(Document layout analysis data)
*** Begin section ***

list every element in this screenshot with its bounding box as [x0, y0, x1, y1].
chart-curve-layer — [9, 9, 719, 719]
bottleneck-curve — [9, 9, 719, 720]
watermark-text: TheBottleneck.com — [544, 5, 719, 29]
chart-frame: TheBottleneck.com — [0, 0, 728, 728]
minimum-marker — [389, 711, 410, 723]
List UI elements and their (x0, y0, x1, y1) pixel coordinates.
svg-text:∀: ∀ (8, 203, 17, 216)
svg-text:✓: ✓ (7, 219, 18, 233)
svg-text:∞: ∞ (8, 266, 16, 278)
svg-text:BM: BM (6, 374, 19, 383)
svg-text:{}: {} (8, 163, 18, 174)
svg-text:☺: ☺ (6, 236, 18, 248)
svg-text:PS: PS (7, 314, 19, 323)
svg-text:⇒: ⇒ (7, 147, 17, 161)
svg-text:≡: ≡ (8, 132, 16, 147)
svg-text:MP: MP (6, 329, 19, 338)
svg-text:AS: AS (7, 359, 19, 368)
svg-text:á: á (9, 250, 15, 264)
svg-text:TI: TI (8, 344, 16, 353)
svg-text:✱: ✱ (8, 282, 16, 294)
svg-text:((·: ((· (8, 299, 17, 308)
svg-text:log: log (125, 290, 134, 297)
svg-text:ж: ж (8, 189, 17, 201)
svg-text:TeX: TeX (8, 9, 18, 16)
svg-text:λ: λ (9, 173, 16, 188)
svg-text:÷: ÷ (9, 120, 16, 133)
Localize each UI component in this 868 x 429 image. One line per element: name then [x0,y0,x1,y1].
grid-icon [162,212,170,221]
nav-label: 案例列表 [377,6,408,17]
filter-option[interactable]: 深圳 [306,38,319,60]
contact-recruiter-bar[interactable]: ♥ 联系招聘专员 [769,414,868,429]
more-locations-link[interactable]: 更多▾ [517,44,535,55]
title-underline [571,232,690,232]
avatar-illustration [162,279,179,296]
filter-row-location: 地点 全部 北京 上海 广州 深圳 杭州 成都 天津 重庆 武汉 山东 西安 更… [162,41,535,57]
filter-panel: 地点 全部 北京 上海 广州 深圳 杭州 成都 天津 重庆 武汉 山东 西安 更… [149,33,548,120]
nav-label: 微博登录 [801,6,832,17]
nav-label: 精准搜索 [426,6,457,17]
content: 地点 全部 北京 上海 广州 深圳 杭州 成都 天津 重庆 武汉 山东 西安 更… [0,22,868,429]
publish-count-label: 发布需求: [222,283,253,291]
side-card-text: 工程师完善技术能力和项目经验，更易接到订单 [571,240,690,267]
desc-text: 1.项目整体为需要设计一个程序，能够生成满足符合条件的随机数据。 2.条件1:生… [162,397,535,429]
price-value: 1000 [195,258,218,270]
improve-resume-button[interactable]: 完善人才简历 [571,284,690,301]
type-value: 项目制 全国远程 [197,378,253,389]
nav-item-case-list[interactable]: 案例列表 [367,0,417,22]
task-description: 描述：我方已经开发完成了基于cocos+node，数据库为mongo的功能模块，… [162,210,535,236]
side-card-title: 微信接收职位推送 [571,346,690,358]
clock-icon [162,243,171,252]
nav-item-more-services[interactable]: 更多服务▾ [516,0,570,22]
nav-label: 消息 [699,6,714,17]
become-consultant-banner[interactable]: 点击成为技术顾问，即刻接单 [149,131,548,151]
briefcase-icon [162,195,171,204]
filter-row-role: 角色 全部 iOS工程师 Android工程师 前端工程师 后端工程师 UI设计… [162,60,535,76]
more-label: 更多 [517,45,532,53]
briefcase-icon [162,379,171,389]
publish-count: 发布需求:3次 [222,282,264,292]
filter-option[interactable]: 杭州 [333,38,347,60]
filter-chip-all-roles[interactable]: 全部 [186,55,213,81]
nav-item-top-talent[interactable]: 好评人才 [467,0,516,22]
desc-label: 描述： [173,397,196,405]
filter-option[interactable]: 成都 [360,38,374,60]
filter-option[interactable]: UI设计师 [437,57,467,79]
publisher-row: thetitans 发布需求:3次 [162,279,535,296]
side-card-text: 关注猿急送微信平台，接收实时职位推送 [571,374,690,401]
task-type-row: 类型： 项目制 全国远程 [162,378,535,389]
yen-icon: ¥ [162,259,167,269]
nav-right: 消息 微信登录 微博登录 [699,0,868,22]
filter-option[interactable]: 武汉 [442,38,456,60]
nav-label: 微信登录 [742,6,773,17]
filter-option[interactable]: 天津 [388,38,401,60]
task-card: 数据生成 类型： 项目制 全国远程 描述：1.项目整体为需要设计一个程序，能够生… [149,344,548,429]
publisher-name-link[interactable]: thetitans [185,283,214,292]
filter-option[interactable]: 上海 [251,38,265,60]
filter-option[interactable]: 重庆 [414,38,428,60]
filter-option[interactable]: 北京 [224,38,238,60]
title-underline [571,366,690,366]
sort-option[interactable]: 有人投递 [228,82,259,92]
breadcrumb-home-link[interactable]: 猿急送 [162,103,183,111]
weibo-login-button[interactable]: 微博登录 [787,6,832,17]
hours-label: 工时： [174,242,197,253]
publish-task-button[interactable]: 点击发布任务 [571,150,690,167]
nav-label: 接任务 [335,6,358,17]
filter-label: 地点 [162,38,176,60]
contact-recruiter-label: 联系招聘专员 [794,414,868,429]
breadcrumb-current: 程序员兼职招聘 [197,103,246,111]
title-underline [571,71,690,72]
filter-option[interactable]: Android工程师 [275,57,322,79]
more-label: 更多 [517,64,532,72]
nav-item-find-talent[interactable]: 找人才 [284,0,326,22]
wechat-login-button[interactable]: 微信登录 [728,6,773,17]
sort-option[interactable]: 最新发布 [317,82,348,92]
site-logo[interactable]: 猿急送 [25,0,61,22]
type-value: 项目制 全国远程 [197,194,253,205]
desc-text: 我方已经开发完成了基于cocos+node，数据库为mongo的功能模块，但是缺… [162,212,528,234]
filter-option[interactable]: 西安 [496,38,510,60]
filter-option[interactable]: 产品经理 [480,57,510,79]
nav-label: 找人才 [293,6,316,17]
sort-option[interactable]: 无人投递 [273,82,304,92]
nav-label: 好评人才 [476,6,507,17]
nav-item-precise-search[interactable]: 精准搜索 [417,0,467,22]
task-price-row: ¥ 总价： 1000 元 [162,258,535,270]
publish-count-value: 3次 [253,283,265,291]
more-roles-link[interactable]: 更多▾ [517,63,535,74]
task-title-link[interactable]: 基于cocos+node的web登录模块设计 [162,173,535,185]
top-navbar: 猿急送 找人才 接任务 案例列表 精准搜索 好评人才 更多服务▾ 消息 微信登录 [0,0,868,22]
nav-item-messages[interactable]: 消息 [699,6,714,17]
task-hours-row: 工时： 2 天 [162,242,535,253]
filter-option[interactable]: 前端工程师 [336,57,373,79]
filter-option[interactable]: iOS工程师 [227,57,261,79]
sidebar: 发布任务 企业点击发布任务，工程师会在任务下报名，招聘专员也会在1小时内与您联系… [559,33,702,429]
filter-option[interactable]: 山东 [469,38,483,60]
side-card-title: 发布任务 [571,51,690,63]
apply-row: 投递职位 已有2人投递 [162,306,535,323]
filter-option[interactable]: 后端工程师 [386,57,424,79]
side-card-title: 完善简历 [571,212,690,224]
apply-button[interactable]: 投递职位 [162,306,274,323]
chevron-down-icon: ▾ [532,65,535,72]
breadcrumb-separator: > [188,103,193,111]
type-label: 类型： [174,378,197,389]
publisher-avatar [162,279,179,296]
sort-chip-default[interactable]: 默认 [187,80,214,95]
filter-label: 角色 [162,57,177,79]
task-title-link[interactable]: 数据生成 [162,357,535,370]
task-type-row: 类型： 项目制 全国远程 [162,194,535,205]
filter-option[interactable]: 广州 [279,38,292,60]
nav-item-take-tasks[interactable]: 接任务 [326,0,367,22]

*** End section ***

[EXERCISE DESCRIPTION] When you find a line in the records that contains the word "我方已经开发完成了基于cocos", copy it.

[YOUR RESPONSE]
task-description: 描述：我方已经开发完成了基于cocos+node，数据库为mongo的功能模块，… [162,210,535,236]
desc-text: 我方已经开发完成了基于cocos+node，数据库为mongo的功能模块，但是缺… [162,212,528,234]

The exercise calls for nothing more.